Postoperative UR occurred in 27.1% of the study subjects (60/221). Patients with postoperative UR (n=60) were older (mean age, 69.5 vs. 66.9 years) and had urinary catheter longer postoperatively (day 1 vs. day 2 to 4, P=0.010) than those without postoperative UR (n=161) (Table 1). However, old age had no significant correlation with late postoperative day of catheter removal (Spearman rho 0.011) (Supplemental Table 1). Most of postoperative catheter removal (81.1%) was performed at day 1 and 3. In detail, Foley catheter was removed at postoperative day 1, 2, 3, and 4 in 105 (47.3%), 25 (11.3%), 75 (33.8%), and 17 (7.7%), respectively. According to the degree of prolapse, incidence of UR was similar: 25.9% in mild, 30.4% in moderate, and 24.6% in severe form. There was no statistical difference in the incidence of UR according to individual surgeon (P=0.105). Multivariate regression analysis showed that age and postoperative day of catheter removal (day 1 vs. day 2 to 4) were independent predictors for postoperative UR (Table 2).
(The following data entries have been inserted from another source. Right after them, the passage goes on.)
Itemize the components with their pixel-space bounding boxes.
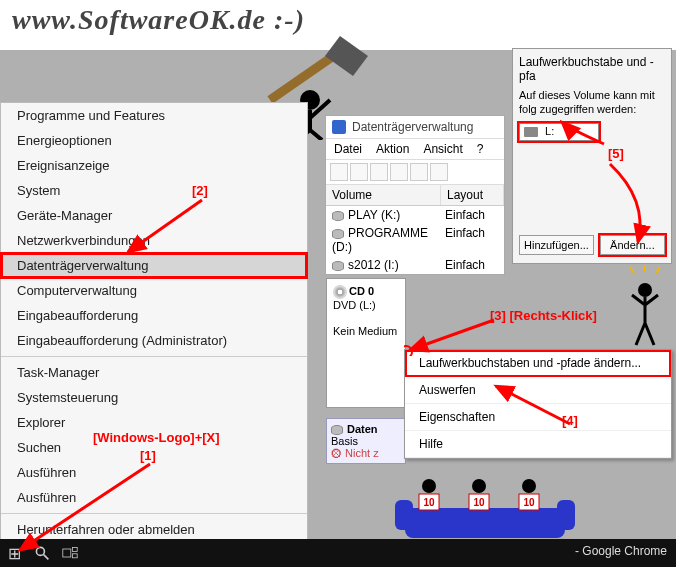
chrome-titlebar[interactable]: - Google Chrome (575, 544, 667, 558)
winx-run-2[interactable]: Ausführen (1, 485, 307, 510)
col-layout[interactable]: Layout (441, 185, 504, 205)
col-volume[interactable]: Volume (326, 185, 441, 205)
context-menu: Laufwerkbuchstaben und -pfade ändern... … (404, 349, 672, 459)
cd-title: CD 0 (349, 285, 374, 297)
menu-bar: Datei Aktion Ansicht ? (326, 138, 504, 160)
site-url: www.SoftwareOK.de :-) (12, 4, 305, 35)
svg-point-12 (422, 479, 436, 493)
volume-icon (332, 211, 344, 221)
winx-power-options[interactable]: Energieoptionen (1, 128, 307, 153)
winx-control-panel[interactable]: Systemsteuerung (1, 385, 307, 410)
change-button[interactable]: Ändern... (600, 235, 665, 255)
svg-line-5 (44, 555, 49, 560)
daten-sub: Basis (331, 435, 401, 447)
winx-system[interactable]: System (1, 178, 307, 203)
svg-rect-6 (63, 549, 71, 557)
winx-network-connections[interactable]: Netzwerkverbindungen (1, 228, 307, 253)
drive-letter: L: (545, 125, 554, 137)
svg-text:10: 10 (423, 497, 435, 508)
menu-action[interactable]: Aktion (376, 142, 409, 156)
svg-line-0 (270, 48, 345, 100)
stickfigures-couch: 10 10 10 (395, 478, 575, 548)
svg-rect-10 (395, 500, 413, 530)
separator (1, 513, 307, 514)
menu-view[interactable]: Ansicht (423, 142, 462, 156)
svg-rect-11 (557, 500, 575, 530)
disk-icon (331, 425, 343, 435)
drive-list-entry[interactable]: L: (519, 123, 599, 141)
svg-rect-13 (419, 494, 439, 510)
winx-event-viewer[interactable]: Ereignisanzeige (1, 153, 307, 178)
dialog-title: Laufwerkbuchstabe und -pfa (519, 55, 665, 83)
cd-drive-panel[interactable]: CD 0 DVD (L:) Kein Medium (326, 278, 406, 408)
svg-point-4 (36, 547, 44, 555)
tb-panes-icon[interactable] (390, 163, 408, 181)
cm-change-drive-letter[interactable]: Laufwerkbuchstaben und -pfade ändern... (405, 350, 671, 377)
daten-title: Daten (347, 423, 378, 435)
tb-refresh-icon[interactable] (370, 163, 388, 181)
winx-run[interactable]: Ausführen (1, 460, 307, 485)
cd-icon (333, 285, 347, 299)
winx-device-manager[interactable]: Geräte-Manager (1, 203, 307, 228)
drive-icon (524, 127, 538, 137)
disk-mgmt-window: Datenträgerverwaltung Datei Aktion Ansic… (325, 115, 505, 275)
cm-eject[interactable]: Auswerfen (405, 377, 671, 404)
cm-properties[interactable]: Eigenschaften (405, 404, 671, 431)
winx-cmd-admin[interactable]: Eingabeaufforderung (Administrator) (1, 328, 307, 353)
toolbar (326, 160, 504, 185)
svg-rect-9 (405, 508, 565, 538)
cm-help[interactable]: Hilfe (405, 431, 671, 458)
svg-rect-8 (72, 554, 77, 558)
search-icon[interactable] (28, 539, 56, 567)
svg-text:10: 10 (473, 497, 485, 508)
table-row[interactable]: PLAY (K:) Einfach (326, 206, 504, 224)
svg-point-15 (472, 479, 486, 493)
tb-help-icon[interactable] (430, 163, 448, 181)
winx-computer-management[interactable]: Computerverwaltung (1, 278, 307, 303)
cd-status: Kein Medium (333, 325, 399, 337)
svg-text:10: 10 (523, 497, 535, 508)
winx-cmd[interactable]: Eingabeaufforderung (1, 303, 307, 328)
tb-fwd-icon[interactable] (350, 163, 368, 181)
svg-rect-16 (469, 494, 489, 510)
winx-programs-features[interactable]: Programme und Features (1, 103, 307, 128)
drive-letter-dialog: Laufwerkbuchstabe und -pfa Auf dieses Vo… (512, 48, 672, 264)
taskview-icon[interactable] (56, 539, 84, 567)
window-title: Datenträgerverwaltung (352, 120, 473, 134)
volume-icon (332, 229, 344, 239)
volume-icon (332, 261, 344, 271)
page-header: www.SoftwareOK.de :-) (0, 0, 676, 50)
anno-3: [3] [Rechts-Klick] (490, 308, 597, 323)
table-row[interactable]: PROGRAMME (D:) Einfach (326, 224, 504, 256)
separator (1, 356, 307, 357)
daten-stat: Nicht z (345, 447, 379, 459)
winx-menu: Programme und Features Energieoptionen E… (0, 102, 308, 540)
winx-task-manager[interactable]: Task-Manager (1, 360, 307, 385)
menu-file[interactable]: Datei (334, 142, 362, 156)
disk-panel[interactable]: Daten Basis ⮿ Nicht z (326, 418, 406, 464)
winx-explorer[interactable]: Explorer (1, 410, 307, 435)
tb-back-icon[interactable] (330, 163, 348, 181)
tb-props-icon[interactable] (410, 163, 428, 181)
add-button[interactable]: Hinzufügen... (519, 235, 594, 255)
svg-point-3 (638, 283, 652, 297)
cd-drive-letter: DVD (L:) (333, 299, 399, 311)
svg-point-18 (522, 479, 536, 493)
svg-rect-19 (519, 494, 539, 510)
menu-help[interactable]: ? (477, 142, 484, 156)
winx-search[interactable]: Suchen (1, 435, 307, 460)
dialog-body: Auf dieses Volume kann mit folg zugegrif… (519, 89, 665, 117)
taskbar: ⊞ - Google Chrome (0, 539, 676, 567)
disk-icon (332, 120, 346, 134)
table-row[interactable]: s2012 (I:) Einfach (326, 256, 504, 274)
stickfigure-idea (620, 265, 670, 355)
winx-disk-management[interactable]: Datenträgerverwaltung (1, 253, 307, 278)
svg-rect-7 (72, 547, 77, 551)
start-button[interactable]: ⊞ (0, 539, 28, 567)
Receiver operating characteristic curve demonstrated that the best cut-off values of age and postoperative day of catheter removal to predict occurrence of postoperative UR were 63 years and postoperative day 1, respectively (Table 3, Fig. 1). Women older than 63 years had a significantly higher incidence of postoperative UR than those of 63 years or younger (31.9% vs. 15.3%, P<0.05). Table 4 showed the incidence of UR according to age and postoperative day of catheter removal. Overall incidence of UR was significantly higher in women who removed indwelling catheter at day 1 (35.2%) than those at day 2 (12.0%, P=0.024) or day 3 (21.3%, P=0.044), but was similar to those at day 4 (25.0%, P=0.420). In women of 63 years old or younger, the incidence of UR was not associated with the time of catheter removal after surgery; however, in women older than 63 years, the incidence was significantly higher in day 1 removal group than day 2 to 4 removal group.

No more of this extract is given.